The Elperns stood by table twenty gazing out at the water. Lucy Elpern rested her hands on her belly. Harry Henderson gave them a moment to enjoy the view, then he gently led Lucy Elpern up the two steps and through the bar area.
“This is a blue granite bar,” Harry said.
Lucy eyed her husband. “We could keep that.”
“Of course!” Harry said. “And there’s a state-of-the-art wine room and, naturally, an industrial kitchen.”
“Can we see the kitchen?” Lucy asked.
“Of course!” Harry boomed. He looked to Adrienne for confirmation.
“I didn’t tell anyone you were coming,” Adrienne said.
“We’ll just poke our heads in,” Harry said. “Is Fiona back there?”
“No,” Adrienne said.
“Too bad,” Harry said to the Elperns. “You could have gotten a glimpse of the most famous chef on the island.” He led Scott Elpern to the kitchen door.
“I have to use the ladies’ room,” Lucy Elpern said to Adrienne. “This baby is sitting on my bladder.”
Adrienne pointed to the bathroom door.
Lucy rubbed her belly. Her fingers were swollen; the diamond wedding band she wore cut into her flesh. Her ankles looked soft and squishy, like water balloons. She had on a pair of turquoise flip-flops, the plastic kind you could buy at the five-and-dime. “I have to go every five minutes,” she said.
Once Harry and Scott disappeared into the kitchen and Lucy closed the door of the restroom, Adrienne dialed Thatcher’s number. Voice mail. She hung up. She heard water in the bathroom and a second later, Lucy emerged. Instead of heading into the kitchen, she wandered over to the podium, where Adrienne was pretending to review the reconfirmation list.
“You’ve worked here a long time?” Lucy asked.
“Not really,” Adrienne said. “Only about six weeks.”
“Harry told us that most of the staff has been here for years.”
“Most of the staff has.”
“But not you?”
“Not me.”
Lucy Elpern inhaled. “This place has good karma.”
“Are you in the restaurant business?” Adrienne said.
“No,” Lucy said, and she laughed. “We’re going to demolish and build a real house.
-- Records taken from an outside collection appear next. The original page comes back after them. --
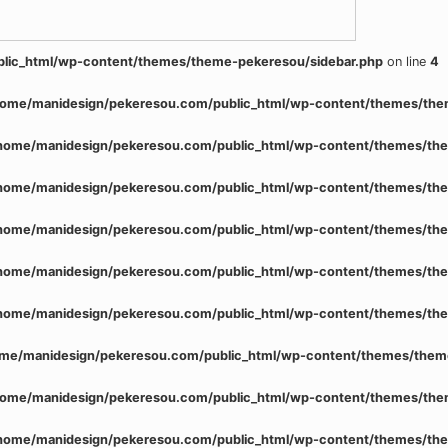
lic_html/wp-content/themes/theme-pekeresou/sidebar.php
on line
4
home/manidesign/pekeresou.com/public_html/wp-content/themes/the
home/manidesign/pekeresou.com/public_html/wp-content/themes/the
home/manidesign/pekeresou.com/public_html/wp-content/themes/the
home/manidesign/pekeresou.com/public_html/wp-content/themes/the
home/manidesign/pekeresou.com/public_html/wp-content/themes/the
home/manidesign/pekeresou.com/public_html/wp-content/themes/the
me/manidesign/pekeresou.com/public_html/wp-content/themes/them
home/manidesign/pekeresou.com/public_html/wp-content/themes/the
home/manidesign/pekeresou.com/public_html/wp-content/themes/the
But it would be nice if there were things we could keep. The bar, for example. We could put it in our family room, maybe.”
“In your family room?”
“And then we could say this is the bar that used to be in a famous restaurant.” She picked a pack of matches out of the bowl. “The Blue Bistro.”
“You’ve never eaten here?” Adrienne asked.
“No. We’ve only been on Nantucket for a week. But we really want a second home on the beach. We live on Beacon Street in Boston. Nice, but very urban.”
Adrienne checked her reservation sheet. There were 232 on the books for tonight, but she did have a couple of deuces left during first seating.
“Why don’t you come in tonight on the house?” Adrienne said. “Around six?”
Lucy smiled, then ran a hand through her unwashed hair. “You’re a doll to offer. That way we’d know what it might feel like to eat… in our new dining room. Let me ask Scott.” She waddled to the kitchen door and with great effort, pushed it open.
Adrienne stared at the phone. She wanted to tell Thatcher that some people were here who wanted to demolish his restaurant but salvage the blue granite bar to put on display in their family room like a museum piece from a country they had never visited. She heard a noise and looked out the window. JZ was pulling out of the parking lot. Don’t go! Adrienne thought. The feeling of abandonment returned and she picked up the phone to call Thatcher, but at that minute, Harry Henderson and the Elperns emerged from the kitchen.